1 Introduction

Pollen grains, due to their allergens, play an important role in the etiopathogenesis of respiratory allergies, which are increasing in prevalence and severity (D’Amato et al. 1998, 2007; Bousquet et al. 2011). Several factors are involved in this increase (Rosenzweig et al. 2007, 2008). These include climate change that may alter the timing (Emberlin 1994; Huynen et al. 2003; Beggs 2004; Beggs and Bambrick 2005) and intensity (Ariano et al. 2010; Myszkowska et al. 2011; Ziello et al. 2012) of pollen seasons or increase pollen allergenicity (Pasqualini et al. 2011), which could modify the incidence of clinical symptoms in patients affected by pollinosis (D’Amato et al. 2013).
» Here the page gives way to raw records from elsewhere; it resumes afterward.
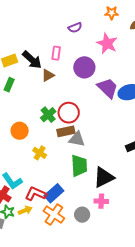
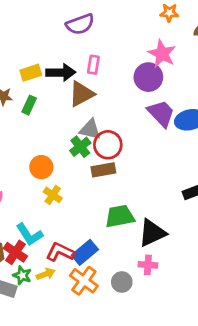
purple semicircle: (75, 28) -> (80, 24), moved, size x1.5
black arrow: (32, 60) -> (61, 73), turned -45
purple circle: (84, 67) -> (148, 77), moved
brown triangle: (48, 75) -> (81, 94), size x1.5
gray triangle: (77, 139) -> (90, 129), moved
yellow cross: (40, 153) -> (53, 195), moved
green trapezoid: (79, 166) -> (120, 216), turned -100

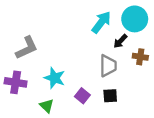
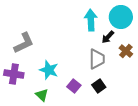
cyan arrow: (101, 22) -> (91, 20), turned -40
brown cross: (140, 57) -> (126, 51), turned 32
black square: (110, 96) -> (99, 86), turned -32

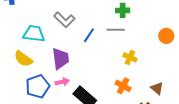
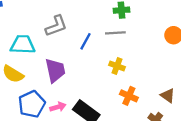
gray L-shape: (64, 20) -> (56, 26), turned -60
yellow cross: (130, 57) -> (117, 66), moved
pink arrow: (62, 82) -> (58, 107), moved

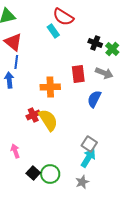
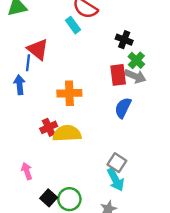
red triangle: (13, 42) -> (38, 49), moved
green cross: (112, 49) -> (136, 60), moved
red rectangle: (78, 74) -> (118, 75), moved
yellow semicircle: (48, 120) -> (67, 133), turned -60
cyan arrow: (88, 158) -> (116, 180), turned 120

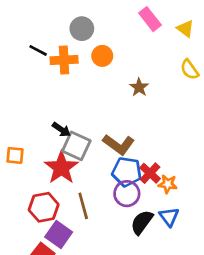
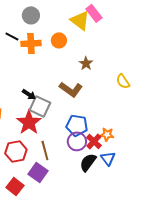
gray circle: (82, 29) -> (31, 15), moved
yellow triangle: (185, 29) -> (80, 20), moved, size x1.5
yellow semicircle: (190, 70) -> (123, 81), moved
brown L-shape: (119, 145) -> (71, 89), moved
red cross: (150, 173) -> (94, 141), moved
purple square: (59, 234) -> (38, 172), moved

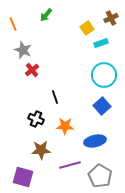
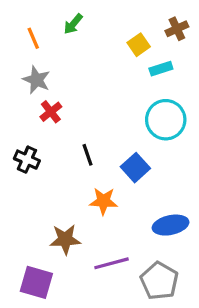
orange line: (13, 24) -> (33, 38), moved
blue square: (102, 106) -> (135, 168), moved
black cross: (36, 119) -> (27, 160), moved
blue ellipse: (95, 141) -> (171, 225), moved

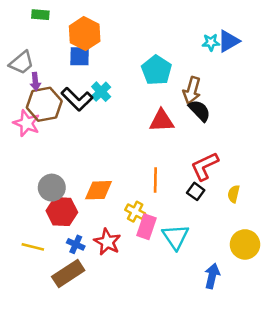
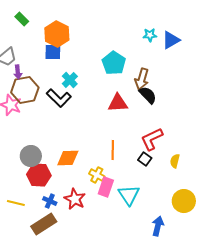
green rectangle: (40, 15) -> (22, 19), turned 40
cyan star: (211, 42) -> (150, 35), moved
black L-shape: (77, 99) -> (59, 98), moved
Pollen count data are considered to be a proxy for aeroallergen exposure (Buters et al. 2012), although the presence of allergens does not always correlate with the presence of pollen (Schappi et al. 1997; Buters et al. 2012; Galán et al. 2013). A number of studies have examined the effects of climate change on characteristics of pollen seasons (e.g. Ziska et al. (2011); Grewling et al. (2012), and Bogawski et al. (2014)) as well as the subsequent impact on pollinosis (e.g. Ridolo et al. (2007) and Negrini et al. (2011)). Short time series of pollen data have been studied (e.g. Ceter et al. (2012)), but longer data sets allow the variability in seasonal characteristics to be investigated and provide an opportunity for examining trends over time. In Italy, Ariano et al. (2010) analysed long-term variations in airborne pollen seasons. Other studies focused on a limited number of pollen families (Voltolini et al. 2000; Frenguelli et al. 2002), whilst studies examining pollen data in the Po Valley geo-climatic area in Northern Italy have been over limited time periods (Ciancianaini et al. 2000; Albertini et al. 2001; Ridolo et al. 2007). This study examines temporal variations in various characteristics of airborne pollen seasons recorded over an 18-year period (1994–2011) in Parma, Northern Italy, in relation to meteorological data.

2 Materials and methods

2.1 Location of the study

The study was performed in the city of Parma (Fig. 1), which has 180,000 inhabitants and lies in the Po Valley, close to the southern bank of the Po River, 100 km from the Tyrrhenian coast and 200 km from the Adriatic coast, 52 m above sea level.

Fig. 1
figure 1

Location of the pollen-monitoring site used in this study

2.2 Aerobiological data

In this study, we have used pollen data collected over an 18-year period. Airborne pollen was monitored from 1994 to 2011 by the survey centre PR1 of the Italian Monitoring Network in Aerobiology (R.I.M.A.®) in accordance with standard methods of the Italian Aerobiology Association (AIA) (Travaglini et al. 2009). Airborne pollen was collected using a Hirst type 7-day recording volumetric spore trap (Hirst 1952), which is the standard equipment used for aerobiological sampling worldwide. The device was placed at 18.2 m above ground level on the meteorological tower of Parma University in the town centre near the Ducal Park, latitude 44°48′N, longitude 10°16′E. We have considered pollen data from 11 taxa that are most frequently recorded in the air of Parma and include pollen from local and distant sources. The arboreal pollen types considered were Alnus spp., Betula spp., Corylus spp., the Cupressaceae–Taxaceae families (hereinafter Cupressaceae) and Platanus sp.. The pollen types from herbaceous plants considered were Ambrosia spp., Artemisia spp., the Amaranthaceae family, Plantago spp., the Poaceae family and the Urticaceae family (APGIII 2009). The following characteristics of the season were examined, according to Jäger et al. (1996): start date, end date, duration, date of peak, peak value and Seasonal Pollen Index (SPI).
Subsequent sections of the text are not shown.